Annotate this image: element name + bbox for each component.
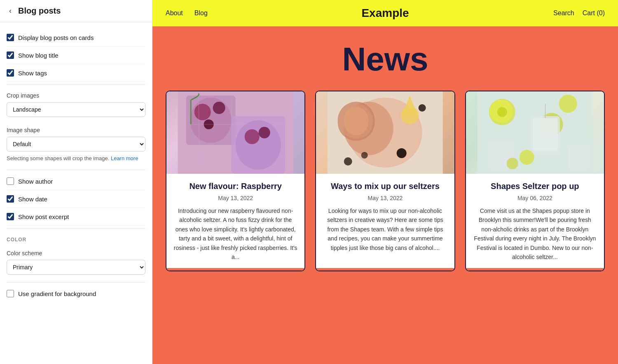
svg-point-4 (213, 102, 225, 114)
color-scheme-select[interactable]: Primary Secondary Tertiary (7, 260, 145, 275)
display-cards-label[interactable]: Display blog posts on cards (18, 34, 94, 41)
preview-nav: About Blog Example Search Cart (0) (152, 0, 618, 26)
show-date-label[interactable]: Show date (18, 196, 47, 203)
card-excerpt-2: Looking for ways to mix up our non-alcoh… (323, 206, 447, 252)
card-title-2: Ways to mix up our seltzers (331, 181, 440, 191)
nav-brand: Example (361, 7, 409, 20)
color-scheme-group: Color scheme Primary Secondary Tertiary (7, 245, 145, 280)
panel-header: ‹ Blog posts (0, 0, 152, 22)
show-excerpt-checkbox[interactable] (7, 213, 14, 220)
display-cards-checkbox[interactable] (7, 34, 14, 41)
card-title-1: New flavour: Raspberry (189, 181, 282, 191)
svg-point-23 (344, 157, 352, 166)
checkbox-show-tags: Show tags (7, 64, 145, 82)
preview-content: News (152, 26, 618, 364)
image-shape-label: Image shape (7, 127, 145, 133)
cards-grid: New flavour: Raspberry May 13, 2022 Intr… (166, 91, 605, 271)
divider-4 (7, 282, 145, 282)
image-shape-group: Image shape Default Rounded Circle Selec… (7, 122, 145, 167)
learn-more-link[interactable]: Learn more (111, 155, 138, 161)
divider-1 (7, 84, 145, 85)
show-author-label[interactable]: Show author (18, 178, 53, 185)
crop-images-select[interactable]: Landscape Portrait Square Circle (7, 102, 145, 117)
blog-card-3[interactable]: Shapes Seltzer pop up May 06, 2022 Come … (465, 91, 605, 271)
panel-title: Blog posts (18, 6, 61, 16)
show-tags-checkbox[interactable] (7, 69, 14, 77)
settings-panel: ‹ Blog posts Display blog posts on cards… (0, 0, 152, 364)
checkbox-show-date: Show date (7, 190, 145, 208)
svg-point-25 (419, 104, 426, 112)
news-heading: News (166, 43, 605, 76)
svg-rect-6 (190, 100, 192, 124)
nav-blog[interactable]: Blog (194, 9, 208, 17)
card-image-3 (466, 91, 604, 174)
card-footer-3 (466, 268, 604, 271)
card-body-3: Shapes Seltzer pop up May 06, 2022 Come … (466, 174, 604, 268)
svg-point-22 (401, 106, 419, 124)
svg-point-20 (344, 107, 369, 135)
nav-links: About Blog (166, 9, 208, 17)
checkbox-show-title: Show blog title (7, 47, 145, 64)
back-button[interactable]: ‹ (7, 6, 14, 16)
checkbox-display-cards: Display blog posts on cards (7, 29, 145, 47)
card-date-3: May 06, 2022 (517, 195, 552, 201)
nav-search[interactable]: Search (553, 9, 574, 17)
crop-images-group: Crop images Landscape Portrait Square Ci… (7, 87, 145, 122)
show-title-label[interactable]: Show blog title (18, 52, 59, 59)
checkbox-show-excerpt: Show post excerpt (7, 208, 145, 226)
blog-card-1[interactable]: New flavour: Raspberry May 13, 2022 Intr… (166, 91, 305, 271)
use-gradient-label[interactable]: Use gradient for background (18, 290, 96, 297)
card-excerpt-3: Come visit us at the Shapes popup store … (473, 206, 597, 261)
svg-point-39 (506, 158, 518, 169)
card-image-1 (166, 91, 304, 174)
show-title-checkbox[interactable] (7, 51, 14, 59)
svg-point-9 (245, 129, 260, 144)
show-tags-label[interactable]: Show tags (18, 70, 47, 77)
checkbox-use-gradient: Use gradient for background (7, 285, 145, 302)
svg-point-30 (497, 107, 507, 117)
card-title-3: Shapes Seltzer pop up (491, 181, 579, 191)
show-date-checkbox[interactable] (7, 195, 14, 203)
show-excerpt-label[interactable]: Show post excerpt (18, 213, 69, 220)
checkbox-show-author: Show author (7, 173, 145, 190)
svg-point-32 (559, 95, 577, 113)
svg-point-3 (194, 104, 211, 120)
color-scheme-label: Color scheme (7, 250, 145, 257)
panel-body: Display blog posts on cards Show blog ti… (0, 22, 152, 309)
nav-actions: Search Cart (0) (553, 9, 605, 17)
card-date-1: May 13, 2022 (218, 195, 253, 201)
svg-point-24 (397, 148, 407, 158)
card-body-1: New flavour: Raspberry May 13, 2022 Intr… (166, 174, 304, 268)
card-footer-2 (316, 268, 454, 271)
color-section-label: COLOR (7, 237, 145, 243)
crop-images-label: Crop images (7, 92, 145, 99)
card-image-2 (316, 91, 454, 174)
nav-cart[interactable]: Cart (0) (583, 9, 605, 17)
blog-card-2[interactable]: Ways to mix up our seltzers May 13, 2022… (315, 91, 455, 271)
svg-rect-34 (533, 118, 557, 151)
svg-point-26 (361, 152, 368, 159)
card-footer-1 (166, 268, 304, 271)
svg-rect-37 (568, 145, 588, 170)
nav-about[interactable]: About (166, 9, 183, 17)
divider-2 (7, 170, 145, 170)
show-author-checkbox[interactable] (7, 177, 14, 185)
preview-panel: About Blog Example Search Cart (0) News (152, 0, 618, 364)
card-body-2: Ways to mix up our seltzers May 13, 2022… (316, 174, 454, 268)
divider-3 (7, 228, 145, 229)
use-gradient-checkbox[interactable] (7, 290, 14, 297)
helper-text: Selecting some shapes will crop the imag… (7, 155, 145, 162)
image-shape-select[interactable]: Default Rounded Circle (7, 137, 145, 152)
svg-point-10 (259, 127, 270, 138)
card-excerpt-1: Introducing our new raspberry flavoured … (173, 206, 298, 261)
svg-point-38 (519, 150, 534, 165)
card-date-2: May 13, 2022 (368, 195, 403, 201)
svg-point-8 (236, 120, 281, 170)
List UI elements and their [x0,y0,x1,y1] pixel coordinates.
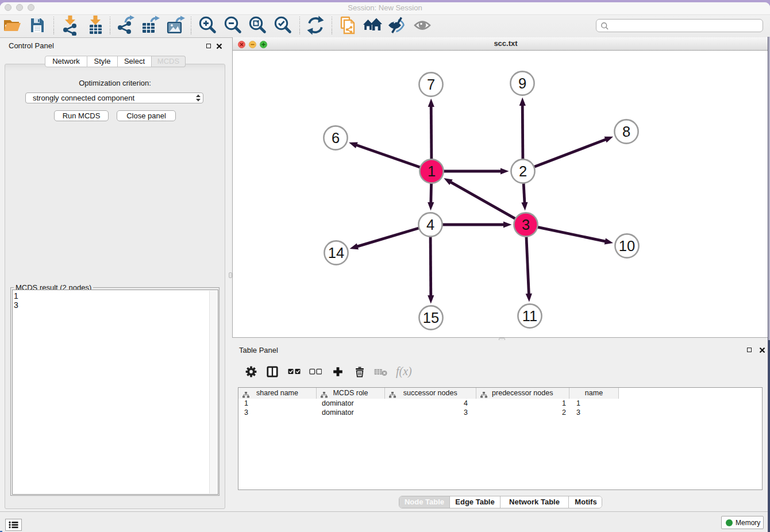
svg-text:6: 6 [332,130,340,146]
svg-text:1: 1 [428,163,436,179]
svg-text:10: 10 [619,238,635,254]
svg-text:15: 15 [423,310,439,326]
svg-text:4: 4 [426,217,434,233]
svg-text:2: 2 [519,163,527,179]
svg-text:14: 14 [328,245,344,261]
svg-text:9: 9 [518,75,526,91]
svg-text:3: 3 [522,217,530,233]
svg-text:8: 8 [622,124,630,140]
svg-text:11: 11 [522,308,537,324]
svg-text:7: 7 [427,76,435,92]
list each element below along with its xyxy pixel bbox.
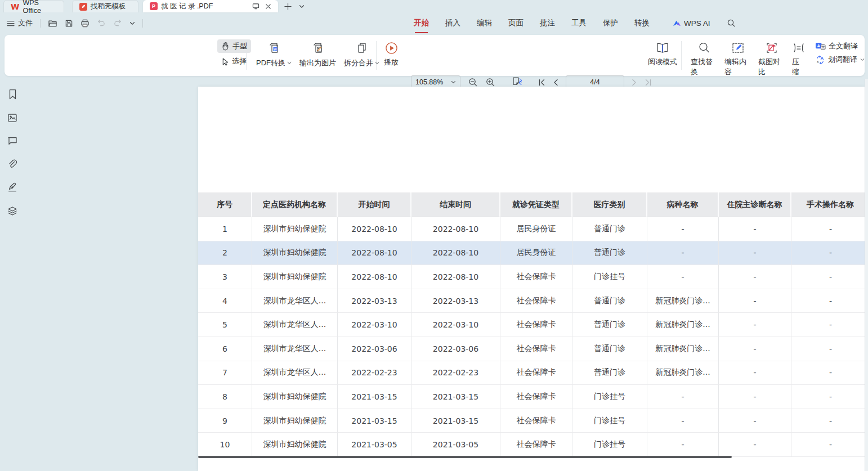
signature-icon[interactable] [7,182,17,192]
table-cell: 2021-03-15 [411,409,500,433]
table-cell: 居民身份证 [500,241,572,266]
thumbnail-icon[interactable] [7,113,17,123]
tab-list-chevron-down-icon[interactable] [299,5,305,8]
table-cell: 2021-03-05 [338,433,411,457]
table-header-cell: 医疗类别 [572,192,647,217]
prev-page-icon[interactable] [553,79,558,86]
horizontal-scrollbar[interactable] [198,456,732,458]
word-translation-icon: Ax [815,55,825,65]
hand-tool-button[interactable]: 手型 [217,39,251,53]
full-translation-button[interactable]: A文 全文翻译 [815,41,865,51]
table-cell: - [791,217,865,241]
table-cell: 2022-03-10 [338,313,411,337]
table-cell: - [719,385,791,409]
zoom-out-icon[interactable] [468,77,478,87]
table-cell: 2022-08-10 [411,217,500,241]
screenshot-compare-button[interactable]: 截图对比 [758,41,785,77]
hand-tool-label: 手型 [232,41,247,51]
hand-icon [221,42,230,51]
edit-content-button[interactable]: 编辑内容 [724,41,751,77]
zoom-value: 105.88% [415,78,443,86]
next-page-icon[interactable] [632,79,637,86]
table-cell: 2022-08-10 [338,265,411,289]
split-merge-button[interactable]: 拆分合并 [344,41,379,68]
tab-bar: W WPS Office 找稻壳模板 P 就 医 记 录 .PDF [0,0,868,12]
open-folder-icon[interactable] [48,19,57,28]
comment-icon[interactable] [7,136,17,145]
play-button[interactable]: 播放 [384,41,399,68]
chevron-down-icon [860,58,865,61]
table-cell: 深圳市妇幼保健院 [252,433,338,457]
redo-icon[interactable] [113,19,122,27]
find-replace-button[interactable]: 查找替换 [691,41,717,77]
divider [40,19,41,28]
table-cell: 新冠肺炎门诊... [647,313,719,337]
chevron-down-icon [287,61,292,65]
last-page-icon[interactable] [645,79,652,86]
table-cell: - [791,337,865,361]
table-cell: 深圳市妇幼保健院 [252,385,338,409]
menu-tabs: 开始 插入 编辑 页面 批注 工具 保护 转换 WPS AI [414,12,736,34]
table-cell: 深圳市龙华区人... [252,313,338,337]
tab-document-active[interactable]: P 就 医 记 录 .PDF [143,0,278,12]
file-menu-button[interactable]: 文件 [7,18,33,28]
layers-icon[interactable] [7,206,17,216]
table-row: 3深圳市妇幼保健院2022-08-102022-08-10社会保障卡门诊挂号--… [198,265,865,289]
attachment-icon[interactable] [7,159,17,169]
menubar-search-icon[interactable] [727,19,736,28]
save-icon[interactable] [65,19,73,28]
table-cell: - [791,361,865,385]
menu-tab-wps-ai[interactable]: WPS AI [673,19,710,28]
monitor-icon[interactable] [252,3,259,10]
table-cell: 新冠肺炎门诊... [647,337,719,361]
export-image-button[interactable]: 输出为图片 [299,41,336,68]
table-header-row: 序号定点医药机构名称开始时间结束时间就诊凭证类型医疗类别病种名称住院主诊断名称手… [198,192,865,217]
table-header-cell: 定点医药机构名称 [252,192,338,217]
word-translation-button[interactable]: Ax 划词翻译 [815,55,865,65]
menu-tab-annotate[interactable]: 批注 [540,18,555,28]
table-cell: 2022-02-23 [411,361,500,385]
edit-content-icon [731,41,745,55]
table-cell: - [719,241,791,266]
menu-tab-tools[interactable]: 工具 [571,18,587,28]
menu-tab-edit[interactable]: 编辑 [477,18,492,28]
document-page[interactable]: 序号定点医药机构名称开始时间结束时间就诊凭证类型医疗类别病种名称住院主诊断名称手… [198,87,865,471]
table-row: 7深圳市龙华区人...2022-02-232022-02-23社会保障卡普通门诊… [198,361,865,385]
table-cell: - [647,217,719,241]
table-cell: 2022-02-23 [338,361,411,385]
vertical-scrollbar-track[interactable] [865,79,868,471]
menu-tab-page[interactable]: 页面 [508,18,524,28]
select-tool-button[interactable]: 选择 [217,55,251,68]
screenshot-compare-icon [765,41,778,55]
find-replace-label: 查找替换 [691,57,717,77]
wps-ai-label: WPS AI [684,19,710,28]
menu-tab-home[interactable]: 开始 [414,18,429,28]
table-cell: 社会保障卡 [500,361,572,385]
table-cell: - [647,265,719,289]
tab-wps-home[interactable]: W WPS Office [3,0,64,12]
print-icon[interactable] [80,19,90,28]
pdf-convert-button[interactable]: W PDF转换 [256,41,292,68]
compress-button[interactable]: 压缩 [792,41,806,77]
export-image-icon [311,41,325,56]
svg-text:文: 文 [821,45,825,49]
select-tool-label: 选择 [232,56,247,66]
menu-tab-insert[interactable]: 插入 [445,18,460,28]
table-cell: 2022-03-06 [338,337,411,361]
chevron-down-icon [375,61,379,65]
bookmark-icon[interactable] [8,89,17,100]
quickbar-chevron-down-icon[interactable] [129,21,135,25]
undo-icon[interactable] [97,19,106,27]
table-cell: 门诊挂号 [572,385,647,409]
read-mode-button[interactable]: 阅读模式 [648,41,677,67]
table-cell: 1 [198,217,252,241]
menu-tab-protect[interactable]: 保护 [603,18,618,28]
menu-tab-convert[interactable]: 转换 [634,18,650,28]
first-page-icon[interactable] [538,79,545,86]
new-tab-plus-icon[interactable] [284,2,292,11]
close-icon[interactable] [265,3,271,10]
table-cell: 2022-08-10 [338,217,411,241]
tab-docer[interactable]: 找稻壳模板 [72,0,138,12]
table-cell: 2021-03-15 [338,409,411,433]
zoom-in-icon[interactable] [485,77,495,87]
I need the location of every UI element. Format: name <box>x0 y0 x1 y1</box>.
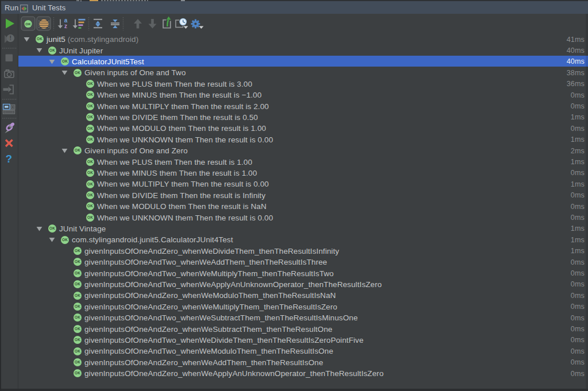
svg-text:OK: OK <box>25 22 31 26</box>
svg-text:z: z <box>64 23 67 29</box>
svg-text:a: a <box>64 17 68 24</box>
svg-text:!: ! <box>9 34 11 41</box>
svg-text:?: ? <box>6 153 12 165</box>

Task prompt
Read through the entries and copy every line that includes "translation".

Completed task
word-translation-icon: Ax [815,55,825,65]
full-translation-button[interactable]: A文 全文翻译 [815,41,865,51]
word-translation-button[interactable]: Ax 划词翻译 [815,55,865,65]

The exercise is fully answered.